The second is an open letter recently published by Harper’s Magazine. It was jointly written by over 150 eminent and ‘liberal’ voices including authors J.K. Rowling and Salman Rushdie, feminist critic Gloria Steinem, linguist Noam Chomsky and political scientist Fareed Zakaria.

They argued that an intolerance of public views is emerging in the US discourse, which is a threat to free speech. They also noted that ‘cancel culture’ is a threat to liberalism that seeks to silence opinions and cost them their jobs.

For instance, the president and some board members of the National Book Critics Circle recently resigned amid claims of racism.

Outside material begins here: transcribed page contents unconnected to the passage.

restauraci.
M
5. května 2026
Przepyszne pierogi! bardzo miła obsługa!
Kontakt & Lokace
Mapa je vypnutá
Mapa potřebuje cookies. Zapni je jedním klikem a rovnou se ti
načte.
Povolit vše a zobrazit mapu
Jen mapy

This was after a colleague posted screenshots of an internal email correspondence, exposing the president’s controversial opinions on the Black Lives Matter protests.

Harvard Professor Steven Pinker, one of the signatories of the letter, called cancel culture “Orwellian” and said, “Twitter is not an example of literate humanity”.

On the other hand, critics like author Pankaj Mishra have argued that those attacking cancel culture are fighting more for their own freedom than the freedom of free speech of everybody else because they feel threatened.

However, Gupta noted, journalism and newsrooms in particular are supposed to be a large tent of diverse opinions. Expelling people from the ideological vertical for speaking out will turn journalism away from ‘factivism’ and towards activism.

Global liberalism has clearly broken out into anarchy and is fighting itself, he added. This is liberal cannibalism and look who’s smiling — the ideological Right.

US political commentator David Rubin has described this as the liberal “mob” which used to attack the Right but has now turned on itself.